EXTRACTED DATA:

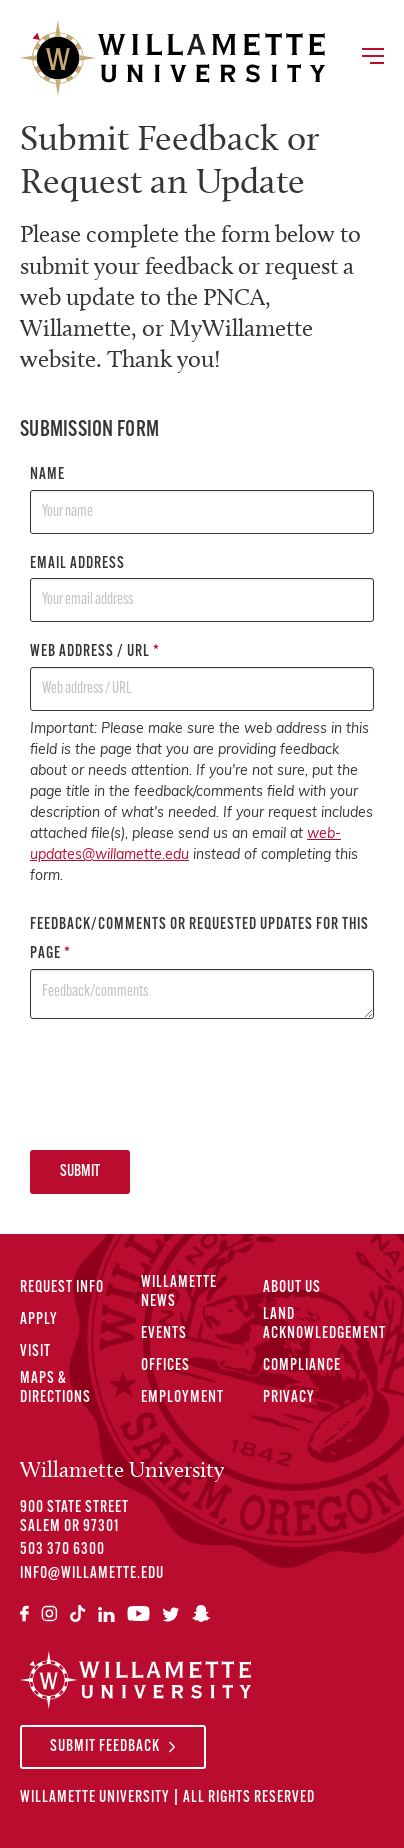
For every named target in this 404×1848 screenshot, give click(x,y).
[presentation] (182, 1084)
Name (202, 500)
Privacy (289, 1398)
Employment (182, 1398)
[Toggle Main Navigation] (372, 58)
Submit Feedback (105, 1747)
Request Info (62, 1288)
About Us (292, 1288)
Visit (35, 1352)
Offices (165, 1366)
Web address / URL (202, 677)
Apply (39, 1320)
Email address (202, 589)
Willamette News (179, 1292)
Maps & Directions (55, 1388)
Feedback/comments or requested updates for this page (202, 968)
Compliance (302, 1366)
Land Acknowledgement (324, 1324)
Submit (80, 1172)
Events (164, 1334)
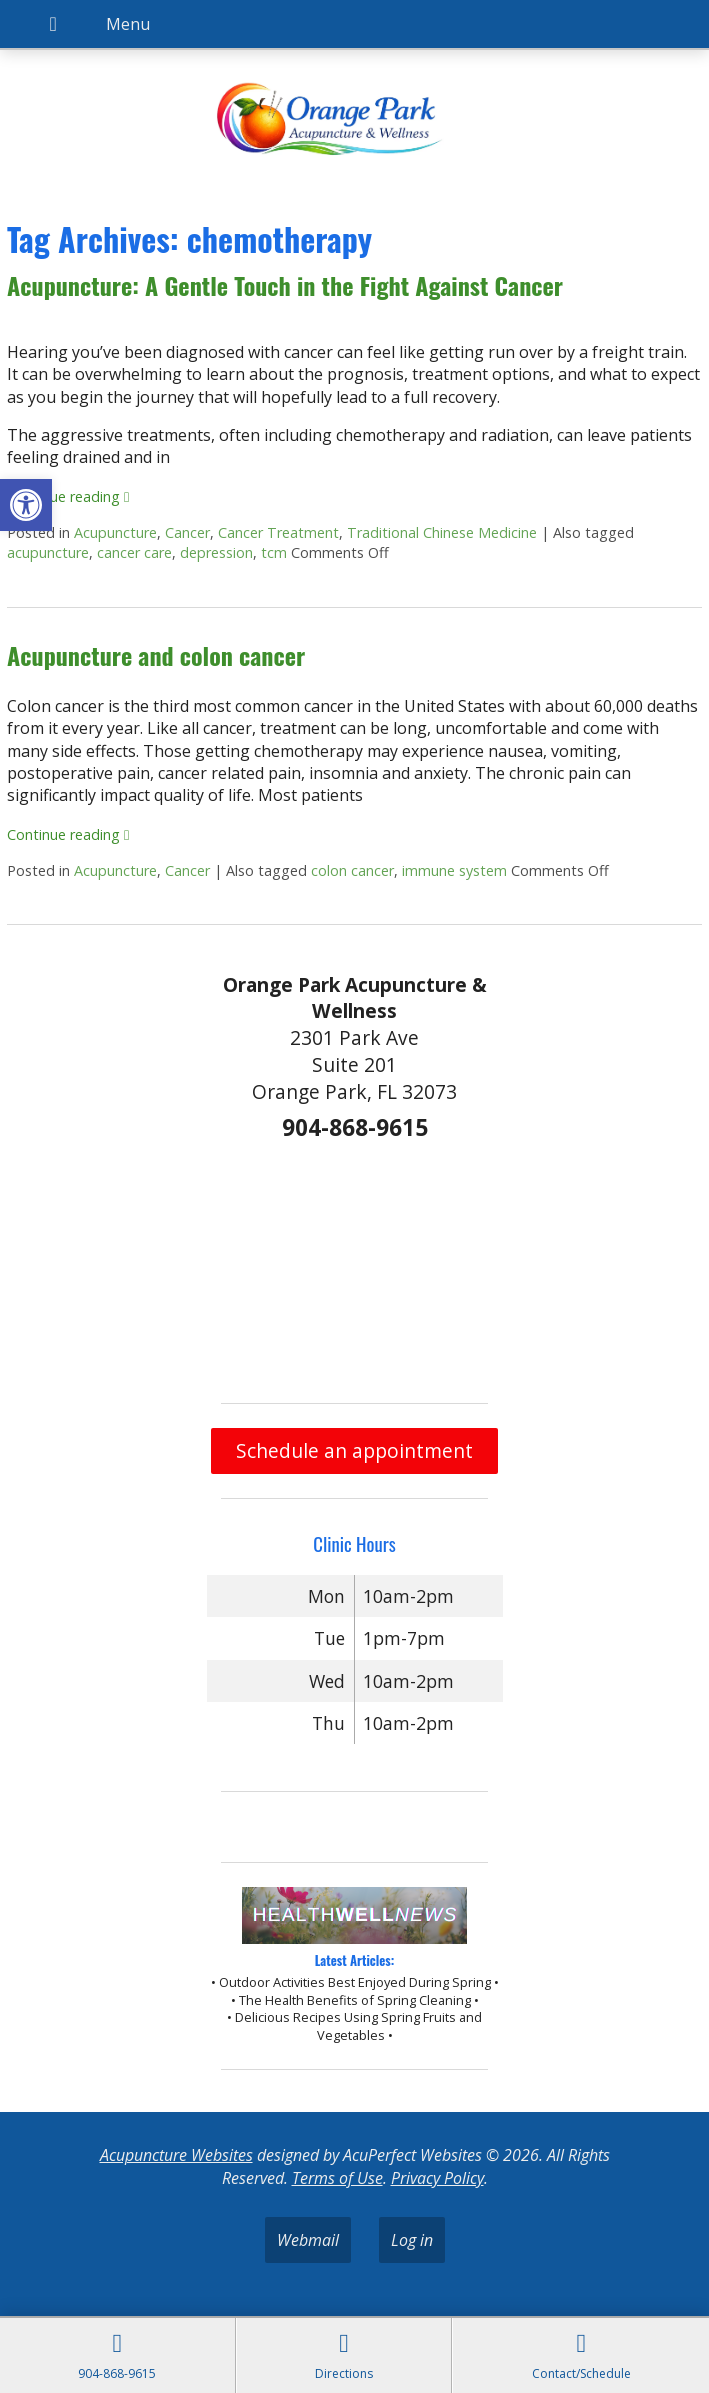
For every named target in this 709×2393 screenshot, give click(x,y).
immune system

...

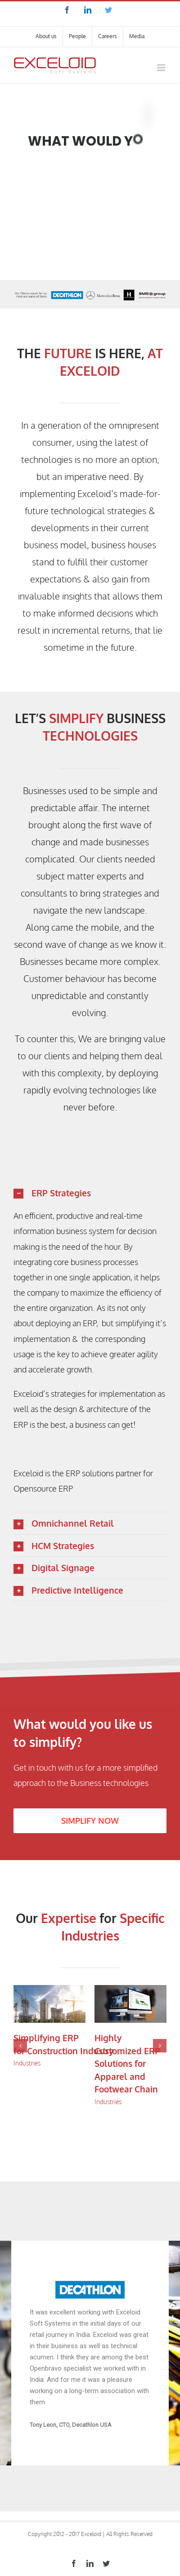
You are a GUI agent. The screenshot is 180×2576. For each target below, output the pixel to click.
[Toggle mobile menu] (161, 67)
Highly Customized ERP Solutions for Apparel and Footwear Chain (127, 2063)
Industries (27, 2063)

INSTRUCTIONS TO FOLLOW: Could you find every line in the records above that contains the word "named" and copy it?

WRITTEN ANSWER:
For every named target in this 404×1848 screenshot, give click(x,y).
For every named target in this 709×2393 screenshot, give click(x,y).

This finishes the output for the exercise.